Electra America and BH Group added a former Sears store to the joint venture’s Southland Mall assemblage slated for a $1 billion overhaul.
The joint venture acquired the 130,000-square-foot big box building for $34 million from Seritage Growth Properties, the New York-based Sears spinoff that is shedding real estate assets in South Florida and other parts of the U.S., according to a press release. Michael Fay and John Crotty brokered the sale, and Miami-based BridgeInvest financed the deal for an undisclosed amount.
Seritage had owned the 15-acre retail site at Southland Mall at 20505 South Dixie Highway in Cutler Bay since 2015, when the company acquired the entire nationwide Sears and Kmart real estate portfolio, records show.

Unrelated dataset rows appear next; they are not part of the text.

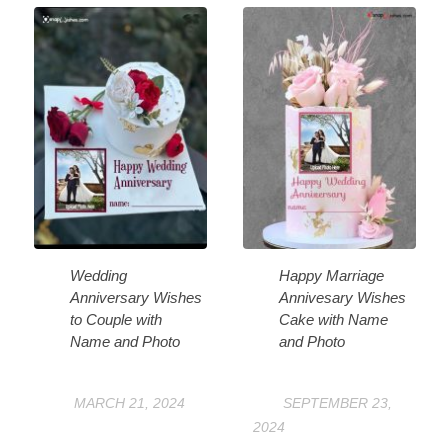
Wedding
Happy Marriage
Anniversary Wishes
Annivesary Wishes
to Couple with
Cake with Name
Name and Photo
and Photo
MARCH 21, 2024
SEPTEMBER 23,
2024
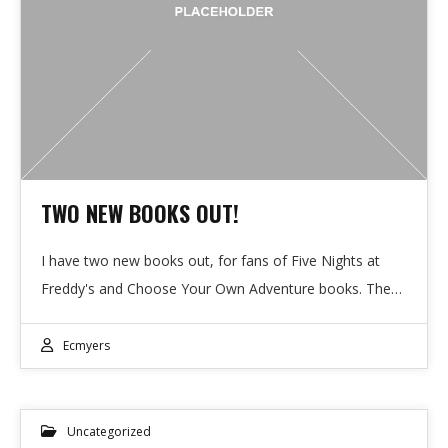
TWO NEW BOOKS OUT!
I have two new books out, for fans of Five Nights at
Freddy's and Choose Your Own Adventure books. The…
Ecmyers
Uncategorized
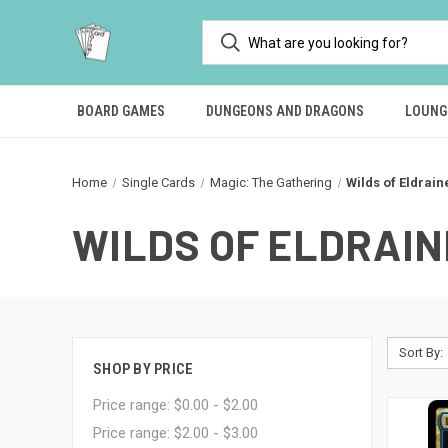
BOARD GAMES
DUNGEONS AND DRAGONS
LOUNG
Home
Single Cards
Magic: The Gathering
Wilds of Eldrain
WILDS OF ELDRAIN
Sort By:
SHOP BY PRICE
Price range: $0.00 - $2.00
Price range: $2.00 - $3.00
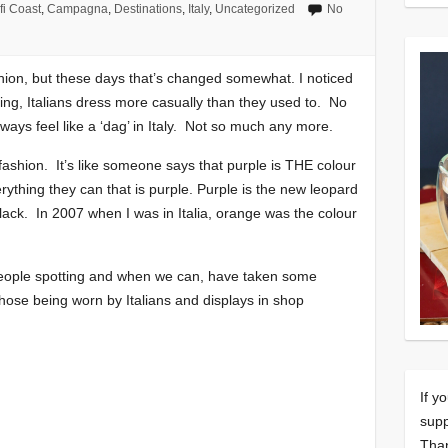
fi Coast
,
Campagna
,
Destinations
,
Italy
,
Uncategorized
No
ashion, but these days that’s changed somewhat. I noticed
king, Italians dress more casually than they used to. No
ways feel like a ‘dag’ in Italy. Not so much any more.
 fashion. It’s like someone says that purple is THE colour
thing they can that is purple. Purple is the new leopard
 black. In 2007 when I was in Italia, orange was the colour
eople spotting and when we can, have taken some
hose being worn by Italians and displays in shop
If y
supp
Tha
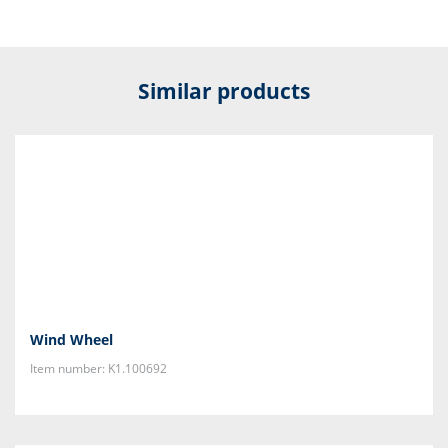
Similar products
Wind Wheel
Item number: K1.100692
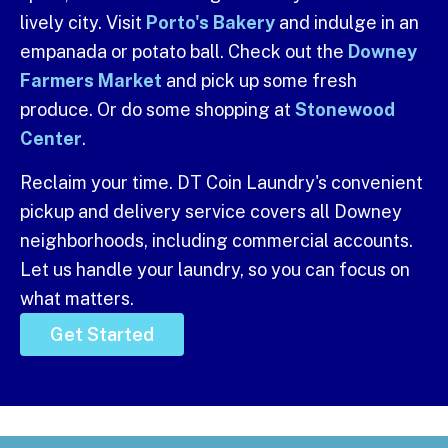
lively city. Visit
Porto's Bakery
and indulge in an
empanada or potato ball. Check out the
Downey
Farmers Market
and pick up some fresh
produce. Or do some shopping at
Stonewood
Center
.
Reclaim your time. DT Coin Laundry's convenient
pickup and delivery service covers all Downey
neighborhoods, including commercial accounts.
Let us handle your laundry, so you can focus on
what matters.
Get Started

Last month, North Palm Beach-based Electra, its Tampa-based affiliate American Landmark and Miami-based BH Group unveiled plans to transform the indoor shopping mall into Southplace City Center. The mixed-use project will include 4,395 apartments, a 150-key hotel, 60,000 square feet of medical office space, 150,000 square feet of retail outparcels and a community amphitheater, a press release states. As part of the redevelopment, the partnership will make cosmetic improvements and add new retailers, including a specialty grocer, to the existing 809,000-square-foot mall.

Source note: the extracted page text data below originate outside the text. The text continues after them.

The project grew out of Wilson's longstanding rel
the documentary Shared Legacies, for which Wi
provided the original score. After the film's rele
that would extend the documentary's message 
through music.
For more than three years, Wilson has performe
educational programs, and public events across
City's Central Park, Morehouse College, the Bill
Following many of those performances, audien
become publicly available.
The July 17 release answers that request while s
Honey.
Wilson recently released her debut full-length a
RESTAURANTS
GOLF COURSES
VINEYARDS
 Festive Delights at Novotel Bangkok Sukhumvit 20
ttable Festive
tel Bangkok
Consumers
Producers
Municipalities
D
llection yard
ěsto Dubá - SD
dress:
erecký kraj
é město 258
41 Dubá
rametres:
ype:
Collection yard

Electra, led by American Landmark CEO Joe Lubeck, and BH Group bought the 80-acre Southland Mall site for $100.3 million in April, records show. The shopping center and the Sears property are in an Opportunity Zone, a federally designated area where investors can achieve tax breaks if they use their capital gains to invest in a project in an underserved area.
The joint venture plans to break ground on the first apartment building next year with a target completion date in 2025, the release states.
Recently, Seritage sold an Aldi-anchored retail plaza near North Miami for $38 million to an affiliate of RK Centers, the Sunny Isles Beach-based real estate investment firm led by Raanan Katz.
The retail plaza, which includes a former Kmart store, was part of a 38-property portfolio Seritage listed over the summer as part of a strategy to pay down $640 million in mortgage debt owed to Warren Buffett’s Berkshire Hathaway. Seritage’s board of directors also recommended to shareholders to sell off all of the company’s real estate debt to repay the loan before it matures in June of next year.